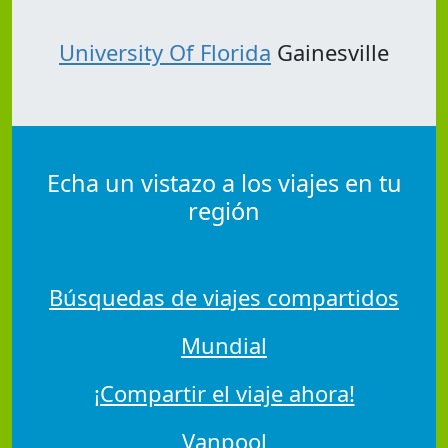
University Of Florida
Gainesville
Echa un vistazo a los viajes en tu
región
Búsquedas de viajes compartidos
Mundial
¡Compartir el viaje ahora!
Vanpool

-------

-- WHAT IS EXPECTED --
Filter the material above down to the lines that hold the word "viajes".

-- FINISHED TASK --
Echa un vistazo a los viajes en tu
Búsquedas de viajes compartidos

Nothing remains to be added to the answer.